The man who invented balcony bingo last week and then brought it to families confined to their homes in a flat complex in Dublin's Ringsend has expressed amazement at how far and how fast his novel approach to bringing isolated people together has spread.
On Friday and then again on Sunday Michael Larkin hosted bingo sessions for residents of the Canon Mooney Gardens flat complex in Dublin 4 with Easter eggs as prizes for the children and, possibly even more prized toilet rolls on offer for the grown ups.
He told The Irish Times that he had been “in lockdown with the kids” last week when he had the notion to arrange a game of bingo for his neighbours in a fashion which would strictly adhere to all the social distancing rules now in place around the country.
He had never organised – or even played – a bingo game in his life but when the community activist suggested it to his family they reckoned he was onto a winner.
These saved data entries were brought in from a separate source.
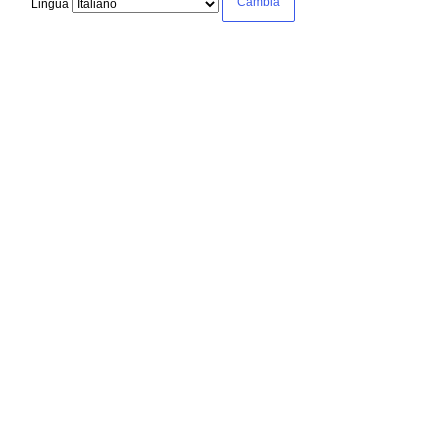
Lingua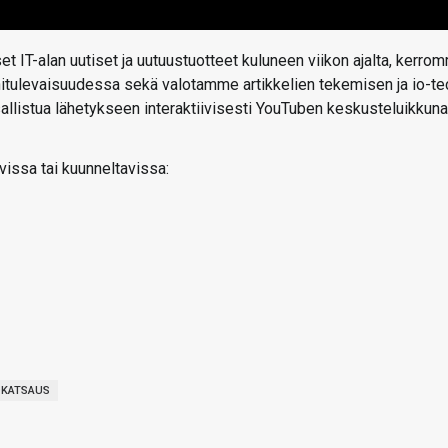
t IT-alan uutiset ja uutuustuotteet kuluneen viikon ajalta, kerro
ähitulevaisuudessa sekä valotamme artikkelien tekemisen ja io-te
 osallistua lähetykseen interaktiivisesti YouTuben keskusteluikkun
vissa tai kuunneltavissa:
OKATSAUS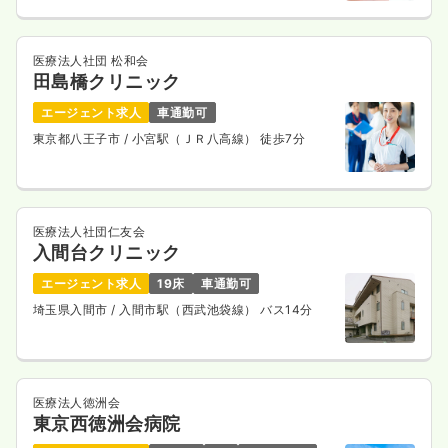
医療法人社団 松和会
田島橋クリニック
エージェント求人
車通勤可
東京都八王子市
/ 小宮駅（ＪＲ八高線） 徒歩7分
医療法人社団仁友会
入間台クリニック
エージェント求人
19床
車通勤可
埼玉県入間市
/ 入間市駅（西武池袋線） バス14分
医療法人徳洲会
東京西徳洲会病院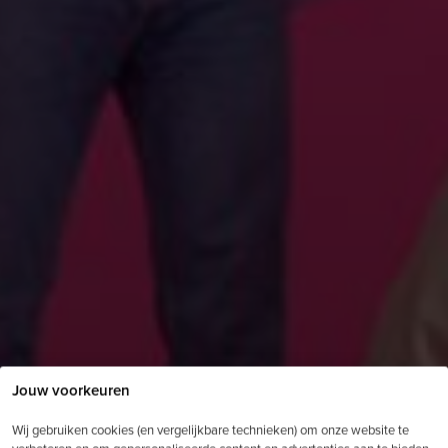
Jouw voorkeuren
Wij gebruiken cookies (en vergelijkbare technieken) om onze website te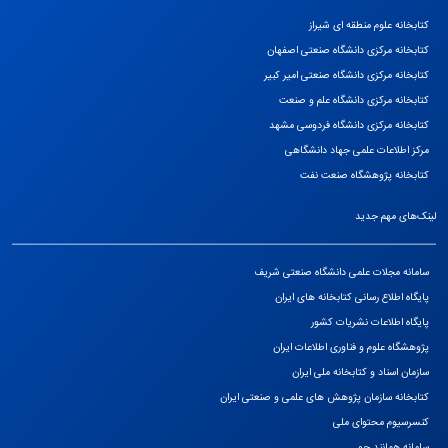
کتابخانه علوم منطقه ای شیراز
کتابخانه مرکزی دانشگاه صنعتی اصفهان
کتابخانه مرکزی دانشگاه صنعتی امیر کبیر
کتابخانه مرکزی دانشگاه علم و صنعت
کتابخانه مرکزی دانشگاه فردوسی مشهد
مرکز اطلاعات علمی جهاد دانشگاهی
كتابخانه پژوهشگاه صنعت نفت
لینک‌های مهم جدید
سامانه مجلات علمی دانشگاه صنعتی شریف
پایگاه اطلاع رسانی کتابخانه های ایران
پایگاه اطلاعات نشریات کشور
پژوهشگاه علوم و فناوری اطلاعات ایران
سازمان اسناد و کتابخانه ملی ایران
کتابخانه سازمان پژوهش های علمی و صنعتی ایران
کنسرسیوم محتوای ملی
سامانه همانند جو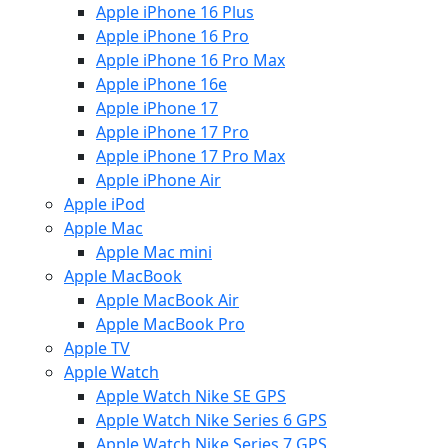
Apple iPhone 16 Plus
Apple iPhone 16 Pro
Apple iPhone 16 Pro Max
Apple iPhone 16e
Apple iPhone 17
Apple iPhone 17 Pro
Apple iPhone 17 Pro Max
Apple iPhone Air
Apple iPod
Apple Mac
Apple Mac mini
Apple MacBook
Apple MacBook Air
Apple MacBook Pro
Apple TV
Apple Watch
Apple Watch Nike SE GPS
Apple Watch Nike Series 6 GPS
Apple Watch Nike Series 7 GPS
So he got kitted out in a white disposable boiler suit, mask and gloves and with electricity borrowed from a neighbour set up a bingo stall on the roof of “the pram sheds” in the complex.
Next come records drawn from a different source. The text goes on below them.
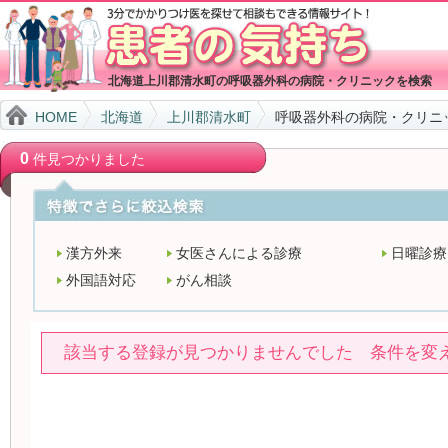
北海道上川郡清水町の呼吸器外科の病院・クリニックを検索
HOME
北海道
上川郡清水町
呼吸器外科の病院・クリニ
0
件見つかりました
漢方外来
女医さんによる診療
日曜診療
外国語対応
がん相談
該当する登録が見つかりませんでした 条件を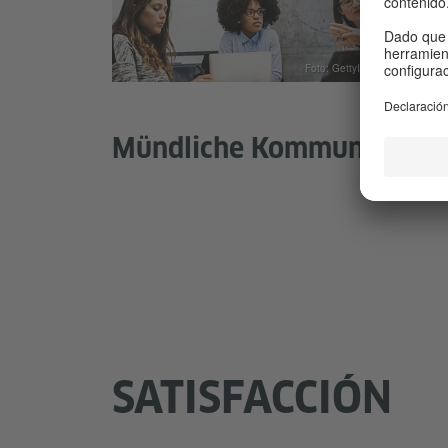
Foto: GettyImages 607477465
Mündliche Kommunikatio
SATISFACCIÓN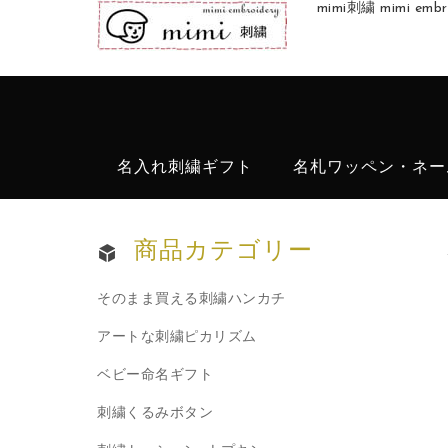
mimi刺繍 mimi 
名入れ刺繍ギフト
名札ワッペン・ネー
商品カテゴリー
そのまま買える刺繍ハンカチ
アートな刺繍ピカリズム
ベビー命名ギフト
刺繍くるみボタン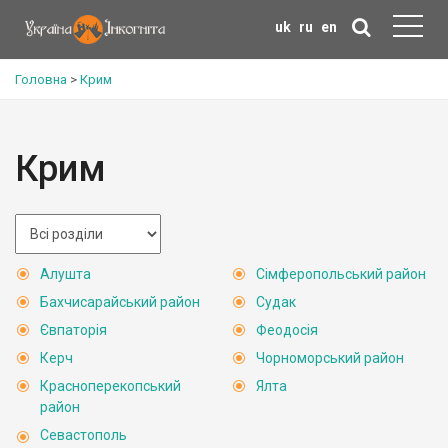
uk
ru
en
Головна
>
Крим
Крим
Алушта
Сімферопольський район
Бахчисарайський район
Судак
Євпаторія
Феодосія
Керч
Чорноморський район
Красноперекопський
Ялта
район
Севастополь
“Once I was on the pram sheds I made the big announcement and said to everyone to stay on their balcony. I said if they were not on the balcony they would not be allowed play.”
While the game was getting under way and people were getting their bingo cards – from a safe distance – his daughter Hollie used the PA system to play music. “I played music for half an hour while the bingo cards were going around just to keep everyone going. I played a bit of Tina Turner and Whitney Houston.”
Then the game started. It lasted hours. “It took around 2½ hours to play the bingo and it was absolutely bitter cold,” Larkin said.
He returned, shivering, to his own flat and after which his phone lit up with calls coming from as far apart as Washington and Australia. “They were all saying that the Italians were singing on the balcony and the Irish were playing bingo. It’s all just a bit of craic at the end of the day,” he said.
It is a bit more than a bit of craic, as it happens.
Larkin said there were a lot of children and older people in the complex and none of them had been allowed leave their homes in recent days. “This is all about helping to connect people and keep them safe.”
On Friday, as many as 60 residents took part in the “balcony bingo” with the number climbing on Sunday as more parents got in on the act. The complex has a lot of elderly residents and is also home to some families.
Given the success of the event, plans are being put in place to extend it to other flat complexes in the area.
"We were trying to come up with ways to connect the community while maintaining social distancing," said Ringsend and Irishtown Community Centre staff member Jennifer Betts.
“The flats are a great place and people can come out to their door. As a community centre we are trying to be the focal point for people locally.”
The centre has been delivering free dinners to the older community, provided by aircraft leasing company Avolon, Artizan Food and Joanne’s The Bridge Cafe, and checking in on those who are isolated. It is also maintaining an online presence with baking and poetry competitions.